Haworth’s career focuses on helping individuals and charities make changes. This might be finding new volunteers, making new digital products or growing revenues - all through the use of technology. ‘A lot of my role is helping them do a lot of the good stuff they are already doing,’ He said.
How to do good
Stating that it’s what draws many into the IT profession in the first place, Haworth enthused ‘a lot of IT professionals have… this common idea that things can change. Things can be made differently. Things can be improved. Things can be re-coded. Those kinds of beliefs work really well towards the idea of ethics and change-making.

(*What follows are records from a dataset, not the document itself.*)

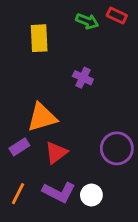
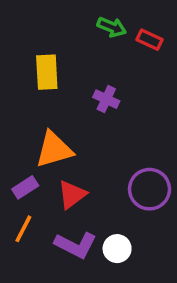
red rectangle: (117, 16) -> (149, 40), moved
yellow rectangle: (39, 38) -> (47, 72), moved
orange line: (18, 194) -> (23, 229), moved

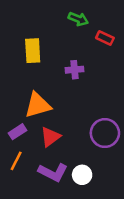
red rectangle: (149, 40) -> (105, 38), moved
purple cross: (106, 99) -> (74, 70), turned -30

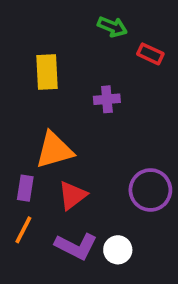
purple rectangle: (17, 132) -> (25, 188), turned -48

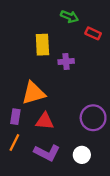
yellow rectangle: (47, 72) -> (42, 45), moved
red triangle: (72, 195) -> (45, 121), turned 42
white circle: (118, 250) -> (82, 155), moved

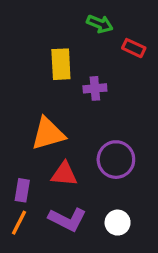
purple rectangle: (15, 117) -> (22, 190), moved
purple circle: (93, 118) -> (116, 160), moved
orange line: (14, 142) -> (19, 223), moved

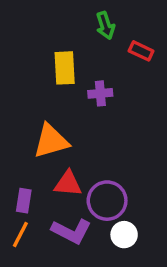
green arrow: (100, 24) -> (105, 25), turned 50
purple circle: (116, 160) -> (107, 201), moved

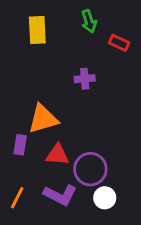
yellow rectangle: (65, 68) -> (37, 30), moved
purple rectangle: (24, 201) -> (20, 145), moved

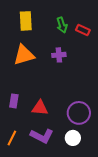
green arrow: (89, 21) -> (62, 25), moved
orange triangle: (43, 119) -> (24, 55), moved
purple circle: (90, 169) -> (79, 113), moved

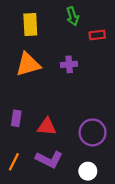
green arrow: (62, 25) -> (73, 16), moved
red rectangle: (83, 30) -> (97, 35), turned -32
white circle: (73, 138) -> (88, 171), moved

That’s why I see so much interesting debate from IT professionals towards ethics and social good.’
Society, both speakers agree, holds IT in very high regard and this can make technology workers feel like only inventors, philanthropists and movement leaders can catalyse change. ‘This gives us a slightly limited view about what it is to be a change-maker,’ Haworth said. ‘You don’t need to be one of those archetypes to make change.’
Rather, he said, anybody with IT skills can do it. ‘Social impact isn’t about inventing new technologies, it’s about using existing technologies that are out there and finding new uses for them,’ he explained. ‘Or, even helping somebody that’s doing something really good, something positive in their community… [helping them to use] a bit of technology that has been around for years that they don’t know how to use…’
Call to action
Finishing his point he, says: ‘maybe you can help.’ And, by way of an illustration, he pointed to the Blue Cross dog rescue charity. Because people weren’t carrying change in their pockets any more, donations fell. They didn’t have the resources to reinvent the traditional plastic dog-shaped collection box outside shops. So, they fitted a contactless card reader into a labrador’s cold weather coat. People, he explained, wanted to pat the dog - with their Mastercards.
Charities need your skills: 40% of charities don’t have the capacity to take donations online; 13% showed no digital activity in 2019; 2 in 3 high profile charties reported cyber breaches.
Both George and Haworth agree: through a passion for volunteering, a spirit of sharing and through professionalism we can all make IT good for society. Imagine the power of designing a website for a charity who can’t.